Las mil y una historias

A los tres años adquirió la adicción incurable por las narraciones. En su casa a unas las llamaban «cuentos» y formaban parte del repertorio

A los tres años adquirió la adicción incurable por las narraciones. En su casa a unas las llamaban «cuentos» y formaban parte del repertorio tradicional.

Las otras eran «sucedidos», historias que en teoría fueron hechos reales transfigurados por la magia del relato. Ambas estaban enmarcadas por una guerra lejana que, sin embargo, lo invadía todo mediante la radio, los noticieros cinematográficos, los periódicos y las revistas que leían sus padres y sus abuelos.

Por un momento se creyó que estaba a punto de acabar su impunidad de espectador. El avance japonés en el Pacífico resultaba incontenible. Se preparaba la invasión de México como punto de apoyo para atacar a Estados Unidos. Había oscurecimientos y ejercicios militares en las calles.

La batalla de Midway lo cambió todo. Se alejó el peligro de los bombardeos aéreos y el desembarco en Baja California. Él pudo volver al amparo de las ficciones y a partir de entonces enterarse de que era muy afortunado: estaba en posibilidad de llegar a la vejez sin conocer los desastres de la guerra, un privilegio que muy pocos seres humanos han tenido.

Hoy, cuando se vuelve a mirar hacia el abismo de la infancia, lo rodean la matanza incesante, las torturas, los secuestros, los cadáveres que penden de los puentes y, en los últimos tiempos, los coches bomba. Todo se disuelve en un horror que crece día tras día y, no obstante, quedan las ficciones que desde Scherezada son un medio de aplazar la sentencia de muerte.
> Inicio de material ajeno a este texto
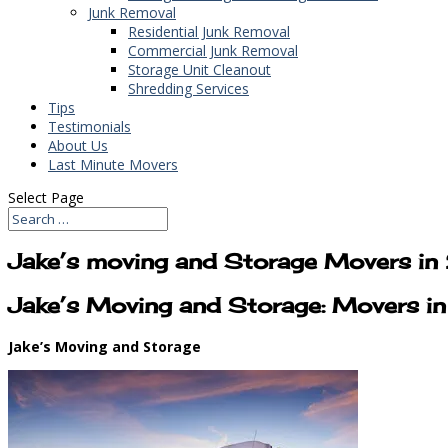
Junk Removal
Residential Junk Removal
Commercial Junk Removal
Storage Unit Cleanout
Shredding Services
Tips
Testimonials
About Us
Last Minute Movers
Select Page
Jake’s moving and Storage Movers 
Jake’s Moving and Storage: Movers 
Jake’s Moving and Storage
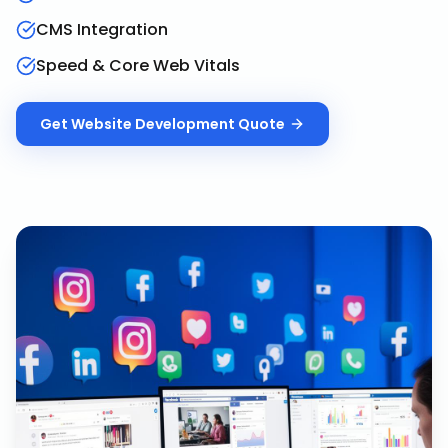
CMS Integration
Speed & Core Web Vitals
Get
Website Development
Quote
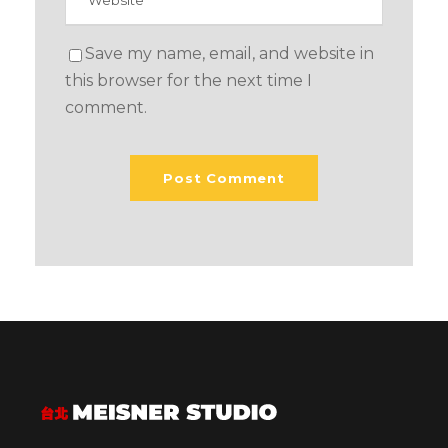
Save my name, email, and website in
this browser for the next time I
comment.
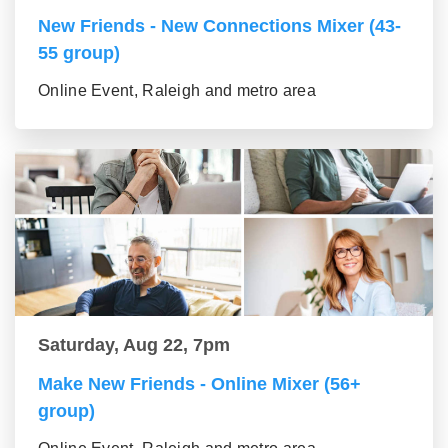
New Friends - New Connections Mixer (43-
55 group)
Online Event, Raleigh and metro area
Saturday, Aug 22, 7pm
Make New Friends - Online Mixer (56+
group)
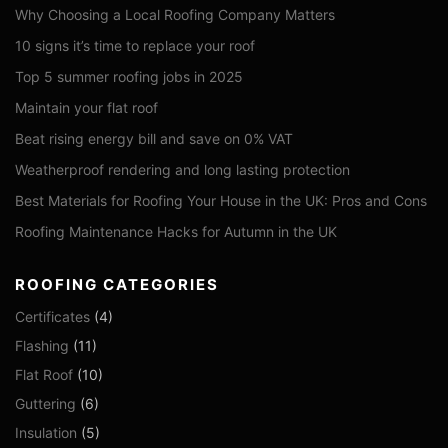
Why Choosing a Local Roofing Company Matters
10 signs it’s time to replace your roof
Top 5 summer roofing jobs in 2025
Maintain your flat roof
Beat rising energy bill and save on 0% VAT
Weatherproof rendering and long lasting protection
Best Materials for Roofing Your House in the UK: Pros and Cons
Roofing Maintenance Hacks for Autumn in the UK
ROOFING CATEGORIES
Certificates
(4)
Flashing
(11)
Flat Roof
(10)
Guttering
(6)
Insulation
(5)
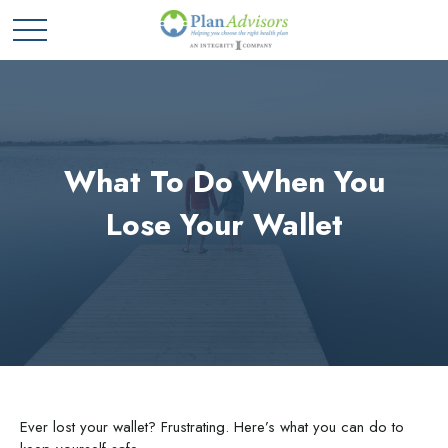
What To Do When You
Lose Your Wallet
Ever lost your wallet? Frustrating. Here’s what you can do to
Antes de enseñarle a leer su abuela fue la transmisora de ese mar de historias que llegaba de la antigüedad para fluir hasta el impredecible futuro. Gracias a ella conoció lo que después sabría eran partes de Las mil y una noches. Le fascinaron sobre todo la historia de Aladino y las aventuras de Simbad. Allí encontraba otro mundo en el que jamás pondría el pie y sin embargo le parecía tan real y tan vivido como su paso cotidiano por una Ciudad de México que ya no existe y ahora es tan espectral como los lugares de la fantasía.

Qué pobreza la de su vida sin la compañía de los cuentos y las novelas. Gracias a esas páginas ha podido habitar en Troya y en las islas de Odiseo y de Robinson, conocer la España de Cervantes y Galdós, la Francia de Balzac, Dumas y Victor Hugo, la provincia de Flaubert y Maupassant, los orbes submarinos y espaciales de Verne, las aventuras en el Tercer Mundo de Salgari, la Rusia de Pushkin, Gógol, Dostoievski y Tolstói, el día de Joyce y la noche de Proust. En el último año, cuando ya no lo esperaba, ha vuelto a hundirse durante muchos días en las novelas de Antonio Muñoz Molina, Almudena Grandes y Mario Vargas Llosa.

Él nunca hace enumeraciones. En la primera que le solicitaron acerca de las personas que determinaron su vocación literaria omitió a su abuela, Emilia Abréu de Berny, a la que debe todo. No podía esperar de ella ni recompensas ni represalias. Por eso le duele tanto esa íntima ingratitud. Hoy intenta repararla.

De las mil y una historias habrá leído, en una existencia consagrada a la lectura, menos de doscientas. Y le duele darse cuenta de que morirá sin leer lo que hacen los nuevos escritores y no tendrá oportunidad de regresar a aquellos libros que iluminaron su paso por la Tierra. Uno se va, el cuento de la tribu humana sigue y seguirá hasta el fin de los tiempos.